President Donald Trump’s Department of Justice (DOJ) filed a stipulation of dismissal letter Wednesday in an Idaho federal court stating that both parties in the case, the federal government and the State of Idaho, agreed to the dismissal of all the claims brought against Idaho’s abortion law. The agreement effectively cancels the case known as Idaho v. United States and dissolves an injunction blocking the state from fully enforcing its abortion law.

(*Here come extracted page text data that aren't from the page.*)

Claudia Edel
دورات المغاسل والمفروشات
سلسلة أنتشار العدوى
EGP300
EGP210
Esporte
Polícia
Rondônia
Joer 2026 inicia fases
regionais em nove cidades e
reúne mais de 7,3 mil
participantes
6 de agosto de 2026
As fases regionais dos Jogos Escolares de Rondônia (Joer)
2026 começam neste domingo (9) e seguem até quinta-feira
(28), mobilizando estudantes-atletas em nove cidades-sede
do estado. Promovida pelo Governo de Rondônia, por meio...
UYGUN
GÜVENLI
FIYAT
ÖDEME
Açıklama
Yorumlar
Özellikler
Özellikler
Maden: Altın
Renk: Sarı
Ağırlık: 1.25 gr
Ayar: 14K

Under the previous administration, the DOJ sued Idaho claiming that its “Defense of Life Act,” which forbids abortion except to save the life of the mother or in cases of rape or incest, violated the federal Emergency Medical Treatment and Labor Act (EMTALA). The 1986 EMTALA statute mandates hospitals provide stabilizing treatment at emergency rooms even if patients cannot afford to pay. Biden’s DOJ somehow rationalized that EMTALA’s “stabilizing care” provision included abortions and required doctors to perform them under a broader set of exceptions than just to preserve the life of the mother. Biden argued that its interpretation of EMTALA should prevail over state abortion laws and that abortions must be performed when patients request it.

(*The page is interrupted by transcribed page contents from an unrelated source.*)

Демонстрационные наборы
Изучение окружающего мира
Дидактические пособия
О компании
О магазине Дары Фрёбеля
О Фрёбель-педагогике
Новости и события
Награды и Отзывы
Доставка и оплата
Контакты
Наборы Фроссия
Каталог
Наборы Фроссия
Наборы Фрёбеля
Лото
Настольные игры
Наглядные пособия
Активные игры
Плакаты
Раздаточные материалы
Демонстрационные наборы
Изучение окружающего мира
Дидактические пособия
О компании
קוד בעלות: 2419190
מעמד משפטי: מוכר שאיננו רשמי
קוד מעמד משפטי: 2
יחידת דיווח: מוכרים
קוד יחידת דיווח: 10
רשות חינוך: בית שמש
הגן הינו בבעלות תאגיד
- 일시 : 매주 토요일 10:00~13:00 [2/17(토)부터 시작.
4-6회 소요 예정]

In a press release, Idaho’s Attorney General Raul Labrador stated that the Idaho Supreme Court had already made it very clear that the state’s “Defense of Life Act” already allows doctors to make “subjective, good-faith medical judgments” for when the life of the mother is threatened. Labrador then noted that there was no need for “meddlesome” litigation since EMTALA does not mandate a standard of care, nor requires abortion, but specifically requires emergency rooms “to treat both mothers and their unborn children.”
The case had made it all the way to the U.S. Supreme Court in April 2024 but the High Court did not rule on the merits opting to remand it back to the lower courts where it is now dissolved.
However, Idaho’s abortion law continues to face a separate legal challenge. In January 2025, St. Luke’s Hospital System in Idaho brought a nearly identical lawsuit as to Biden’s claiming the state’s abortion ban prevents women from getting abortions as part of emergency medical care. In St. Luke’s Health System v. Labrador, U.S. District Judge B. Lynn Winmill, who had previously levied the injunction in Biden’s lawsuit, issued a temporary restraining order against Idaho’s attorney general’s office blocking it from enforcing the “Defense of Life Act” pending the results of a later proceedings. For now, doctors are free to perform abortions in situations beyond just saving the life of the mother, including when the mother is in “serious jeopardy” or to avoid “serious impairment” or “dysfunction” of bodily functions or organs.
Idaho’s Attorney General’s office noted that abortions are “never” the only necessary “stabilizing treatment” for a medical emergency and is at the very least just an option under EMTALA.
“Idaho’s Defense of Life Act is perfectly consistent with the federal Emergency Medical Treatment and Active Labor Act, which requires doctors to care both for women and their ‘unborn children,’” stated Labrador. “Idaho’s law expects doctors to save women’s lives.”
Liberty Counsel Founder and Chairman Mat Staver said, “Idaho’s abortion ban currently remains in place except for emergency room situations. EMTALA requires doctors to treat both a pregnant woman and her unborn child, so this so-called requirement to perform abortions in emergency situations grossly misconstrues federal law. EMTALA cannot be conscripted by the abortion lobby to force abortions.”